Victorian United Nations Day of Vesak

Commemorating the Lord Buddha's Birth, Enlightenment and Passing

About Vesak

Sometimes informally called "Buddha's birthday", Vesak Day is regarded by all Buddhist traditions as the anniversary of the birth of the Buddha. Some traditions regard it as a time to also commemorate the enlightment and passing of the Buddha.

The exact date each year varies according to the lunar calendars used in different traditions.

Buddhists observe the occasion in a range of ways - meditation and prayer, observing precepts (no killing, no stealing, no lying, no sexual misconduct, no intoxicants, etc.), fasting, partaking of vegetarian food, giving to charity, and "bathing" of the baby Buddha ceremonies.

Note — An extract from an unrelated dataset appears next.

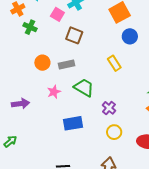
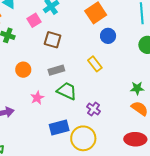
pink square: (57, 14) -> (34, 20), turned 32
gray rectangle: (66, 65) -> (56, 70), moved
yellow circle: (114, 132) -> (83, 138), moved, size x1.6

Celebrating Vesak also means making special efforts to bring happiness to the unfortunate like the aged, the handicapped and the sick.

While this day has been celebrated for many centuries in Asian cultures, it was only in 1950 that it was formally recognized at the first Conference of the World Fellowships of Buddhists held in Sri Lanka.

The Life of the Buddha

Siddhartha Guatama, the founder of Buddhism, was born in the city of Lumbini around the year 485 BCE.

 

Moments after birth, according to the scriptures, he performed the first of several miracles, taking a few steps and proclaiming, "Supreme am I in the world. Greatest am I in the world. Noblest am I in the world. This is my last birth. Never shall I be reborn."

Shortly after, a wise man visited his father, King ?uddhodana. The wise man said that Siddhartha would either become a great king (chakravartin) or a holy man (sadhu) based on whether he saw life outside of the palace walls.

Determined to make Siddhartha a king, ?uddhodana shielded his son from the unpleasant realities of daily life. Years after this, Gautama married Yasodhara, with whom he had a son, Rahula, who later became a Buddhist monk.

At the age of 29, Siddhartha ventured outside the palace complex several times, despite his father's wishes. As a result, he discovered the suffering of his people through encounters with an old man, a diseased man, a decaying corpse, and an ascetic. These are known among Buddhists as "The Four Sights", one of the first contemplations of Siddhartha.

The Four Sights eventually prompted Gautama to abandon royal life and take up a spiritual quest to free himself from suffering by living the life of a mendicant ascetic?a respectable spiritual practice at the time. He found companions with similar spiritual goals and teachers who taught him various forms of meditation, including jh?na.

One day, after almost starving to death, Gautama accepted a little milk and rice from a village girl named Sujata. After this experience, he concluded that ascetic practices such as fasting, holding one's breath, and exposure to pain brought little spiritual benefit. He abandoned asceticism, concentrating instead on meditation, thereby discovering what Buddhists call the Middle Way, a path of moderation between the extremes of self-indulgence and self-mortification.

After discovering the Middle Way, he sat under a sacred fig tree, also known as the Bodhi tree, in the town of Bodh Gaya, India, and vowed not to rise before achieving Nirvana.

At age 35, after many days of meditation, he attained his goal of becoming a Buddha. After his spiritual awakening he attracted a band of followers and instituted a monastic order.

Shakyamuni Buddha spent the rest of his life teaching the Dharma, travelling throughout the northeastern part of the Indian subcontinent. He died at the age of 80 in Kushinagar, India.